## WHAT YOU NEED TO DO
Copy each line below in which the string "reduzir" occurs.

## RECORDS
_ _ _ _ _ _ _
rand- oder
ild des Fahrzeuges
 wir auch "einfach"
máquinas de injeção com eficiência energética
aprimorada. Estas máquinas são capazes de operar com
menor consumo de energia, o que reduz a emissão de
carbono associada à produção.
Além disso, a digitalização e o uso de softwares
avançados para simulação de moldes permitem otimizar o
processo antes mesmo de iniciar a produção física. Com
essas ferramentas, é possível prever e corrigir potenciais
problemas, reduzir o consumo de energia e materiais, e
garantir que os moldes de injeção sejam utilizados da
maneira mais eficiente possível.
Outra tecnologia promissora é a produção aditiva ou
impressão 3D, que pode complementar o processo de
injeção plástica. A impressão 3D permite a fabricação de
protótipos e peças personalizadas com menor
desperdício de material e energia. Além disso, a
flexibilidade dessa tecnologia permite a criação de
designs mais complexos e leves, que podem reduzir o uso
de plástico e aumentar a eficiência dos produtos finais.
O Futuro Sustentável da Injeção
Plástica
_ _ _ _ _ _ _
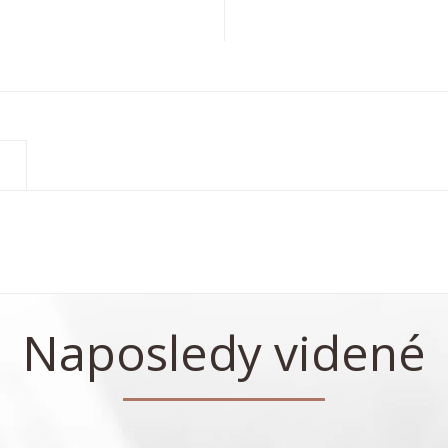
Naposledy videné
_ _ _ _ _ _ _
## WRITTEN SOLUTION
problemas, reduzir o consumo de energia e materiais, e
designs mais complexos e leves, que podem reduzir o uso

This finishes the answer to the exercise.